Sigh.  I feel slightly better and bit lame.  Anyway, I think I’ll do what I told myself to do, because I know that’s what’s best.  Let me learn my lesson by saying that I could’ve been having the time of my life studying Fashion at UTS right now, but because I was stupid, and even though I knew what I should’ve done, I made the wrong decision and now I’m here doing Arts.  Arts is cool, just not for me.  Even though UTS is ugly and stupid, it was better and I should’ve put that as my first choice.  I am an idiot for putting Arts first when the ATAR was so fucking low.  But at least I’m trying to do something, to change it, to be better.  Back to thinking, I will fix my timetable, apply for jobs, find someone to swap shifts with me, and organise my shelves, make a list of stationary to buy, and hopefully buy that tomorrow.

Also I’m having major hair issues and food craving issues I don’t know what’s wrong with me.  Stay strong, me.

Ty,
Just Another Woo Girl

A revelation that has already been revelated

It’s pretty interesting, this idea that we are influenced by the people around us, whether it be physically, mentally, emotionally or personality wise (if that’s even a separate point).  I’m sitting currently, at a Gloria Jeans, enjoying a (too) hot chai tea latter (yum, though nothing can beat the goodness of the green tea frappacinno at Starbucks), and I realized I was sipping my drink like a squirrel.  Taking a tiny sip, and doing that thing where your tongue touches the top of your mouth and you make that really annoying sound.  And I realized, I’m doing that thing that my sister does, she eats like a squirrel and it’s really a, what the hell are you doing, moment.
So I guess, we, as people, are just an amalgamation of everyone around us (wow a revelation…).  If I’m a little like my friend, that means I’m a little like everyone they used to know before me.  When we’re little we’d have little (or major) aspects of our parents and siblings.  And when we’re older, our friends.  The way we think, the way we act, but hanging out with so called ‘bad influences’ doesn’t necessarily mean you will also become a ‘naughty’ child.

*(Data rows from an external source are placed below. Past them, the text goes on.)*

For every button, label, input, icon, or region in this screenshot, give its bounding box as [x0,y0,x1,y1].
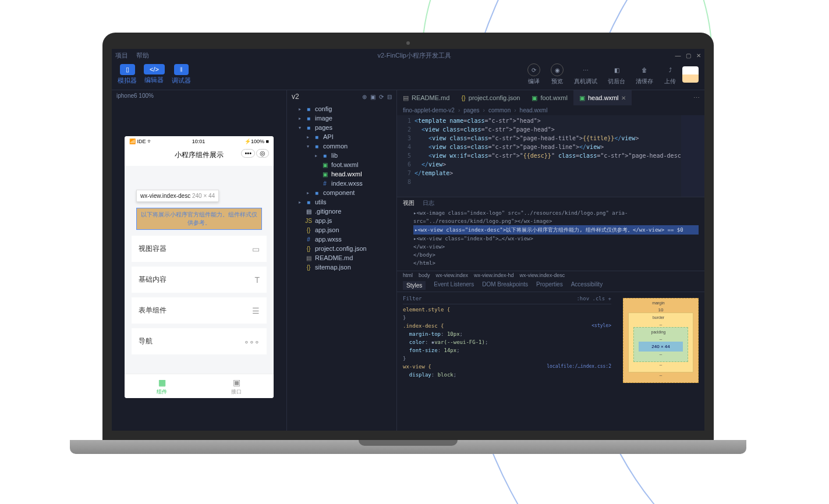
collapse-icon[interactable]: ⊟ [387,94,392,100]
explorer-header: v2 ⊕ ▣ ⟳ ⊟ [287,90,396,103]
file-node[interactable]: ▤.gitignore [287,207,396,216]
folder-node[interactable]: ▾■common [287,141,396,151]
refresh-icon[interactable]: ⟳ [379,94,384,100]
action-preview[interactable]: ◉预览 [551,63,564,86]
breadcrumb-segment[interactable]: common [488,107,511,113]
switch-icon: ◧ [610,63,623,76]
upload-icon: ⤴ [664,63,676,76]
dom-tree[interactable]: ▸<wx-image class="index-logo" src="../re… [397,209,704,271]
phone-menu-more[interactable]: ••• [241,149,255,158]
grid-icon: ▦ [125,378,199,387]
eye-icon: ◉ [551,63,564,76]
bug-icon: ⫴ [174,64,189,75]
phone-tabbar: ▦组件 ▣接口 [125,374,274,398]
minimap[interactable] [681,115,704,197]
editor-tab[interactable]: ▣foot.wxml [526,90,573,105]
new-folder-icon[interactable]: ▣ [370,94,375,100]
editor-tab[interactable]: ▤README.md [397,90,455,105]
file-node[interactable]: ▤README.md [287,253,396,262]
folder-node[interactable]: ▾■pages [287,123,396,132]
code-icon: </> [144,64,165,74]
window-title: v2-FinClip小程序开发工具 [157,51,671,60]
file-node[interactable]: {}sitemap.json [287,262,396,272]
remote-icon: ⋯ [579,63,592,76]
folder-node[interactable]: ▸■API [287,132,396,141]
devtools-subtab[interactable]: Properties [536,281,563,290]
file-node[interactable]: ▣head.wxml [287,169,396,179]
breadcrumb-segment[interactable]: pages [463,107,479,113]
simulator-device-label[interactable]: iphone6 100% [112,90,286,101]
devtools-tab-view[interactable]: 视图 [403,199,414,207]
action-clear-cache[interactable]: 🗑清缓存 [636,63,653,86]
laptop-frame: 项目 帮助 v2-FinClip小程序开发工具 — ▢ ✕ ▯ 模拟器 [102,33,714,454]
menu-project[interactable]: 项目 [115,51,128,60]
menubar: 项目 帮助 v2-FinClip小程序开发工具 — ▢ ✕ [112,49,704,62]
file-node[interactable]: #app.wxss [287,235,396,244]
devtools-subtab[interactable]: Styles [403,281,426,290]
phone-menu-close[interactable]: ◎ [256,149,269,158]
action-switch-bg[interactable]: ◧切后台 [608,63,625,86]
phone-nav-title: 小程序组件展示 ••• ◎ [125,147,274,166]
compile-icon: ⟳ [527,63,540,76]
trash-icon: 🗑 [638,63,651,76]
ide-window: 项目 帮助 v2-FinClip小程序开发工具 — ▢ ✕ ▯ 模拟器 [112,49,704,431]
action-remote-debug[interactable]: ⋯真机调试 [574,63,597,86]
toolbar-editor-button[interactable]: </> 编辑器 [144,64,165,85]
close-icon[interactable]: ✕ [696,52,701,59]
folder-node[interactable]: ▸■utils [287,197,396,207]
file-node[interactable]: {}app.json [287,225,396,235]
highlighted-element[interactable]: 以下将展示小程序官方组件能力。组件样式仅供参考。 [136,208,262,230]
list-item[interactable]: 表单组件☰ [132,297,267,324]
folder-node[interactable]: ▸■image [287,113,396,123]
file-node[interactable]: #index.wxss [287,179,396,188]
styles-panel[interactable]: Filter :hov .cls + element.style { } .in… [397,292,617,431]
phone-icon: ▯ [120,64,135,75]
devtools-subtab[interactable]: DOM Breakpoints [482,281,528,290]
menu-help[interactable]: 帮助 [136,51,149,60]
camera-dot [406,41,410,45]
devtools-tab-console[interactable]: 日志 [423,199,434,207]
folder-node[interactable]: ▸■lib [287,151,396,160]
toolbar-simulator-button[interactable]: ▯ 模拟器 [118,64,137,85]
minimize-icon[interactable]: — [675,52,681,59]
breadcrumb-segment[interactable]: fino-applet-demo-v2 [403,107,455,113]
phone-preview: 📶 IDE ᯤ 10:01 ⚡100% ■ 小程序组件展示 ••• ◎ [125,136,274,398]
styles-filter[interactable]: Filter [403,294,422,303]
file-node[interactable]: JSapp.js [287,216,396,225]
list-item[interactable]: 基础内容T [132,267,267,293]
devtools-subtabs: StylesEvent ListenersDOM BreakpointsProp… [397,279,704,292]
list-item[interactable]: 导航∘∘∘ [132,328,267,354]
tab-api[interactable]: ▣接口 [199,374,274,398]
breadcrumb-segment[interactable]: head.wxml [520,107,548,113]
editor-tab[interactable]: ▣head.wxml✕ [573,90,632,105]
box-model: margin 10 border – padding – 240 × 4 [617,292,704,431]
folder-node[interactable]: ▸■component [287,188,396,197]
dom-breadcrumb[interactable]: htmlbodywx-view.indexwx-view.index-hdwx-… [397,271,704,279]
simulator-panel: iphone6 100% 📶 IDE ᯤ 10:01 ⚡100% ■ 小程序组件… [112,90,286,431]
close-icon[interactable]: ✕ [621,95,626,101]
inspector-tooltip: wx-view.index-desc 240 × 44 [136,190,219,202]
devtools-subtab[interactable]: Accessibility [571,281,603,290]
toolbar: ▯ 模拟器 </> 编辑器 ⫴ 调试器 ⟳编译 ◉预览 ⋯真机调试 [112,62,704,90]
chip-icon: ▣ [199,378,274,387]
new-file-icon[interactable]: ⊕ [362,94,367,100]
avatar[interactable] [682,66,699,83]
tabs-more-icon[interactable]: ⋯ [689,94,704,102]
folder-node[interactable]: ▸■config [287,104,396,113]
action-upload[interactable]: ⤴上传 [664,63,676,86]
devtools-subtab[interactable]: Event Listeners [434,281,474,290]
file-explorer: v2 ⊕ ▣ ⟳ ⊟ ▸■config▸■image▾■pages▸■API▾■… [286,90,397,431]
code-editor[interactable]: 12345678 <template name=class="c-str">"h… [397,115,704,197]
action-compile[interactable]: ⟳编译 [527,63,540,86]
devtools: 视图 日志 ▸<wx-image class="index-logo" src=… [397,197,704,431]
toolbar-debugger-button[interactable]: ⫴ 调试器 [172,64,191,85]
file-node[interactable]: {}project.config.json [287,244,396,253]
list-item[interactable]: 视图容器▭ [132,236,267,262]
file-node[interactable]: ▣foot.wxml [287,160,396,169]
maximize-icon[interactable]: ▢ [686,52,691,59]
editor-tab[interactable]: {}project.config.json [455,90,526,105]
laptop-base [70,440,746,454]
breadcrumb: fino-applet-demo-v2›pages›common›head.wx… [397,105,704,115]
tab-components[interactable]: ▦组件 [125,374,199,398]
window-controls: — ▢ ✕ [671,52,701,59]
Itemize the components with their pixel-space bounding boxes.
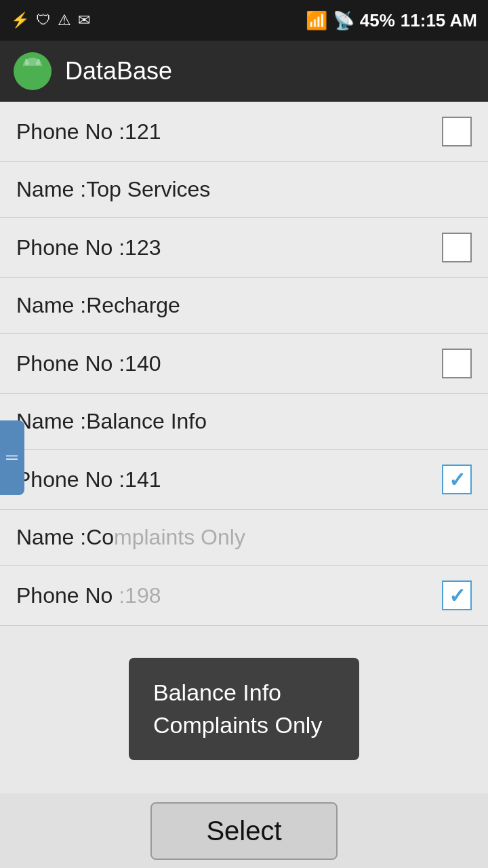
warning-icon: ⚠ <box>58 12 71 29</box>
list-item[interactable]: Name :Balance Info <box>0 394 488 450</box>
tooltip-line1: Balance Info <box>153 677 335 709</box>
item-name-recharge: Name :Recharge <box>16 293 180 318</box>
list-item[interactable]: Phone No :198 <box>0 566 488 626</box>
item-phone-123: Phone No :123 <box>16 235 161 260</box>
item-phone-121: Phone No :121 <box>16 119 161 144</box>
checkbox-198[interactable] <box>442 580 472 610</box>
list-item[interactable]: Name :Complaints Only <box>0 510 488 566</box>
feedback-handle[interactable]: || <box>0 420 24 495</box>
status-icons: ⚡ 🛡 ⚠ ✉ <box>11 12 90 29</box>
usb-icon: ⚡ <box>11 12 29 29</box>
select-button[interactable]: Select <box>150 802 337 860</box>
wifi-icon: 📶 <box>306 10 327 31</box>
bottom-bar: Select <box>0 793 488 868</box>
checkbox-123[interactable] <box>442 233 472 262</box>
status-right: 📶 📡 45% 11:15 AM <box>306 10 477 31</box>
checkbox-121[interactable] <box>442 117 472 146</box>
battery-text: 45% <box>360 10 395 31</box>
item-name-complaintsonly: Name :Complaints Only <box>16 525 245 550</box>
feedback-icon: || <box>5 454 20 460</box>
list-item[interactable]: Phone No :121 <box>0 102 488 162</box>
checkbox-140[interactable] <box>442 349 472 378</box>
list-item[interactable]: Phone No :141 <box>0 450 488 510</box>
tooltip-line2: Complaints Only <box>153 709 335 742</box>
item-phone-140: Phone No :140 <box>16 351 161 376</box>
list-item[interactable]: Name :Top Services <box>0 162 488 218</box>
list-item[interactable]: Phone No :140 <box>0 334 488 394</box>
email-icon: ✉ <box>78 12 90 29</box>
svg-rect-2 <box>23 66 42 78</box>
item-name-balanceinfo: Name :Balance Info <box>16 409 207 434</box>
signal-icon: 📡 <box>333 10 354 31</box>
list-item[interactable]: Name :Recharge <box>0 278 488 334</box>
list-item[interactable]: Phone No :123 <box>0 218 488 278</box>
app-bar: DataBase <box>0 41 488 102</box>
content-list: Phone No :121 Name :Top Services Phone N… <box>0 102 488 707</box>
item-phone-141: Phone No :141 <box>16 467 161 492</box>
checkbox-141[interactable] <box>442 465 472 494</box>
app-icon <box>14 52 52 90</box>
tooltip: Balance Info Complaints Only <box>129 658 359 760</box>
shield-icon: 🛡 <box>36 12 51 29</box>
item-name-topservices: Name :Top Services <box>16 177 210 202</box>
status-bar: ⚡ 🛡 ⚠ ✉ 📶 📡 45% 11:15 AM <box>0 0 488 41</box>
time-display: 11:15 AM <box>401 10 477 31</box>
item-phone-198: Phone No :198 <box>16 583 161 608</box>
app-title: DataBase <box>65 57 172 85</box>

It depends on your own influence, how much you make an impression on someone.  And here comes the ultimate American flick cliché, the good girl meets bad boy, they fall in love, and she changes him with her goodness and he becomes a better person.  Yes he might change, but it will predominantly be only temporary, they break up, he goes all bad boy again and he’s like, “Oh girl, you can’t change me, I’m a bad boy to the core.”  I guess what I’m saying is that, it also could turn out like the High School Musical scenario.  Gabriella changed everything, Troy, the school, the status quo!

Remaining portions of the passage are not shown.